*Items from a dataset*

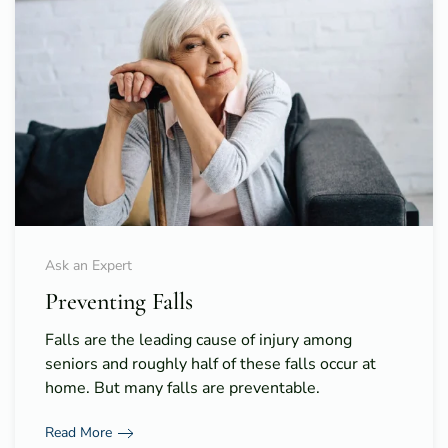
Ask an Expert
Preventing Falls
Falls are the leading cause of injury among
seniors and roughly half of these falls occur at
home. But many falls are preventable.
Read More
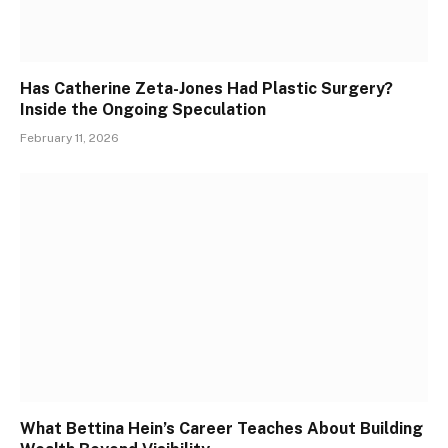
Has Catherine Zeta-Jones Had Plastic Surgery?
Inside the Ongoing Speculation
February 11, 2026
What Bettina Hein’s Career Teaches About Building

*Problem requirements*
Keep only the lines from the one containing "Has Catherine Zeta-Jones Had Plastic Surgery?" through the final line of the records, and transcribe them exactly.

*Solution to the problem*
Has Catherine Zeta-Jones Had Plastic Surgery?
Inside the Ongoing Speculation
February 11, 2026
What Bettina Hein’s Career Teaches About Building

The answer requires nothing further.